La difusión de dicha operación financiera no ha servido para que este establecimiento gane en popularidad. Su prestigio, que traspasa las fronteras del Reino Unido, es tal que son pocos los turistas que arriban a la ciudad del Támesis y no visitan el emblemático edificio de Brompton Road, en el selecto barrio de Kensington. Todo viajero traspasa las puertas de este negocio dispuesto a adquirir un producto con el sello de Harrods. Para ello es aconsejable llevar la cartera bien surtida, ya que la exclusividad de los artículos se manifiesta en sus precios, generalmente bastante elevados. Esto restringe la entrada al público, lo que se hace notar en el perfil del cliente que compra en estos grandes almacenes: vips de cualquier parte del mundo y, entre ellos, los magnates árabes que aparcan sus coches de superlujo a la puerta mientras realizan las compras. Y no es raro ver a grupos de mujeres musulmanas cubiertas de la cabeza a los pies gastando desorbitadas cantidades de dinero.

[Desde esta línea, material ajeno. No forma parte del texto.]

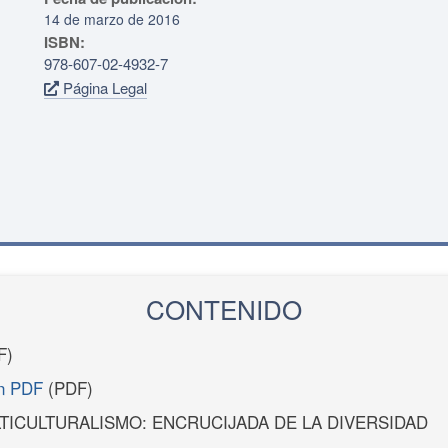
14 de marzo de 2016
ISBN:
978-607-02-4932-7
Página Legal
CONTENIDO
F)
en PDF
(PDF)
LTICULTURALISMO: ENCRUCIJADA DE LA DIVERSIDAD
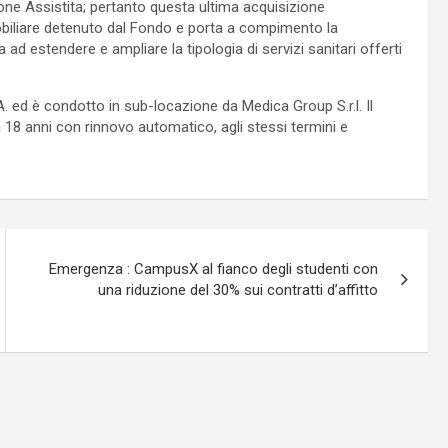
zione Assistita; pertanto questa ultima acquisizione
biliare detenuto dal Fondo e porta a compimento la
 ad estendere e ampliare la tipologia di servizi sanitari offerti
 ed è condotto in sub-locazione da Medica Group S.r.l. Il
a 18 anni con rinnovo automatico, agli stessi termini e
Emergenza : CampusX al fianco degli studenti con
una riduzione del 30% sui contratti d’affitto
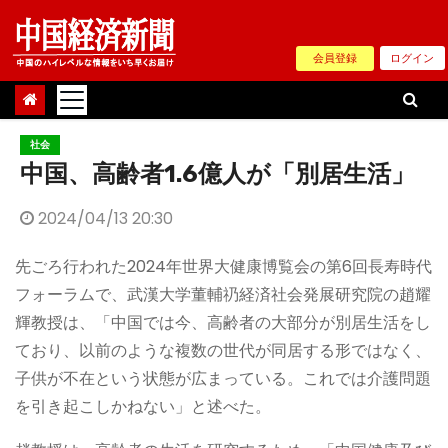
Skip
to
会員登録
ログイン
content
社会
中国、高齢者1.6億人が「別居生活」
2024/04/13 20:30
先ごろ行われた2024年世界大健康博覧会の第6回長寿時代
フォーラムで、武漢大学董輔礽経済社会発展研究院の趙耀
輝教授は、「中国では今、高齢者の大部分が別居生活をし
ており、以前のような複数の世代が同居する形ではなく、
子供が不在という状態が広まっている。これでは介護問題
を引き起こしかねない」と述べた。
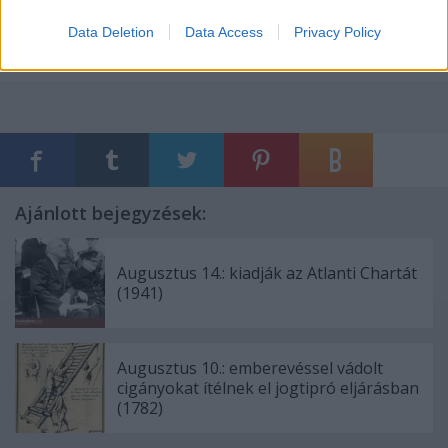
nem érhette el a második célját.
Data Deletion
Data Access
Privacy Policy
#
emberijogikalendarium
#
emberijogok2017
Ajánlott bejegyzések:
Augusztus 14.: kiadják az Atlanti Chartát
(1941)
Augusztus 10.: emberevéssel vádolt
cigányokat ítélnek el jogtipró eljárásban
(1782)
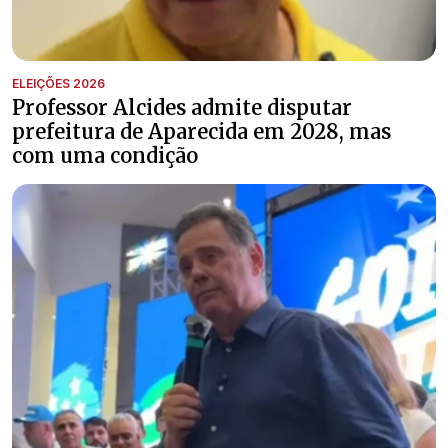
ELEIÇÕES 2026
Professor Alcides admite disputar
prefeitura de Aparecida em 2028, mas
com uma condição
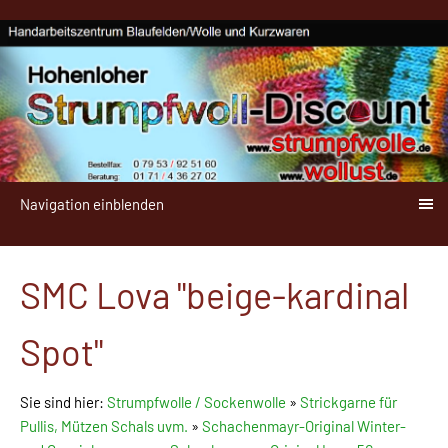
Navigation einblenden
SMC Lova "beige-kardinal
Spot"
Sie sind hier:
Strumpfwolle / Sockenwolle
»
Strickgarne für
Pullis, Mützen Schals uvm.
»
Schachenmayr-Original Winter-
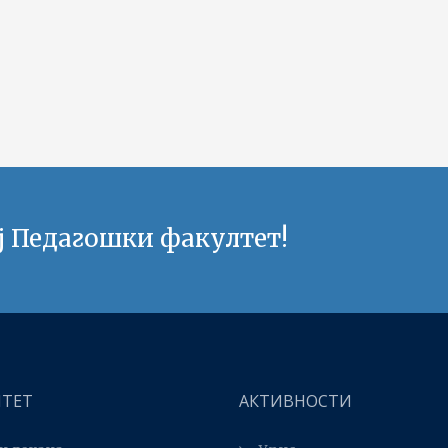
ј Педагошки факултет!
ЛТЕТ
АКТИВНОСТИ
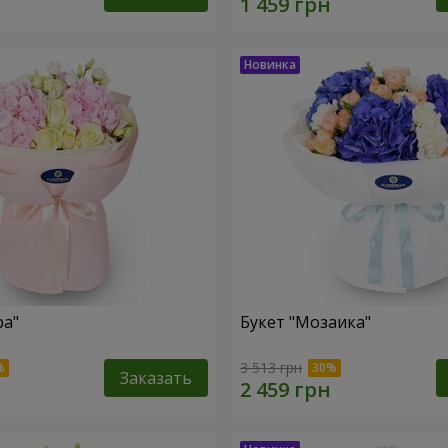
ра"
Букет "Мозаика"
3 513 грн
Заказать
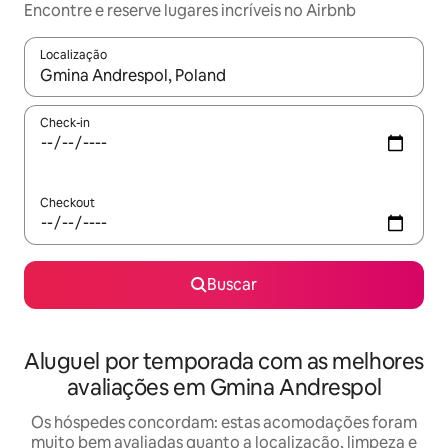
Encontre e reserve lugares incríveis no Airbnb
Localização
Quando os resultados estiverem disponíveis, explore-os usando
Check-in
Checkout
Buscar
Aluguel por temporada com as melhores
avaliações em Gmina Andrespol
Os hóspedes concordam: estas acomodações foram
muito bem avaliadas quanto a localização, limpeza e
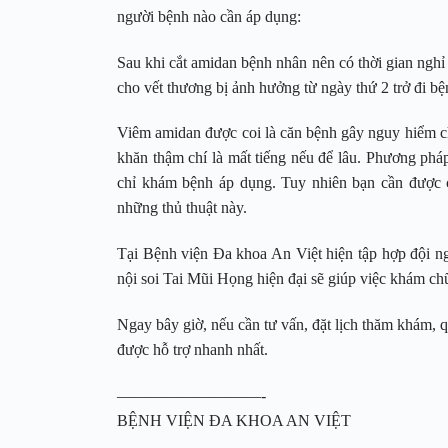
người bệnh nào cần áp dụng:
Sau khi cắt amidan bệnh nhân nên có thời gian nghỉ
cho vết thương bị ảnh hưởng từ ngày thứ 2 trở đi bệ
Viêm amidan được coi là căn bệnh gây nguy hiểm 
khăn thậm chí là mất tiếng nếu để lâu. Phương phá
chỉ khám bệnh áp dụng. Tuy nhiên bạn cần được chữ
những thủ thuật này.
Tại Bệnh viện Đa khoa An Việt hiện tập hợp đội ng
nội soi Tai Mũi Họng hiện đại sẽ giúp việc khám ch
Ngay bây giờ, nếu cần tư vấn, đặt lịch thăm khám, q
được hỗ trợ nhanh nhất.
—————————-
BỆNH VIỆN ĐA KHOA AN VIỆT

Pero, ¿qué tiene este comercio para despertar tanto interés? Para unos es la meca del lujo, el lugar donde se pueden adquirir las primeras firmas mundiales en moda, complementos, perfumería, joyería, regalo... ; para otros, un centro comercial más con precios exagerados. Y hay un tercer grupo, bastante numeroso, que únicamente se siente atraído por la sección de alimentación. Y no es para menos. A primera vista llama la atención la decoración de sus salas, pero cuando los ojos ya se han acostumbrado a los ornamentos, se detiene con sumo interés en la gran variedad de artículos expuestos, de primera calidad y exquisitamente presentados. Esta belleza despierta todos los sentidos y muchos antojos. Es muy difícil no sucumbir ante tantas delicias. La compra de alguna de ellas provoca la satisfacción del cliente, que abandona Harrods feliz con su capricho gastronómico.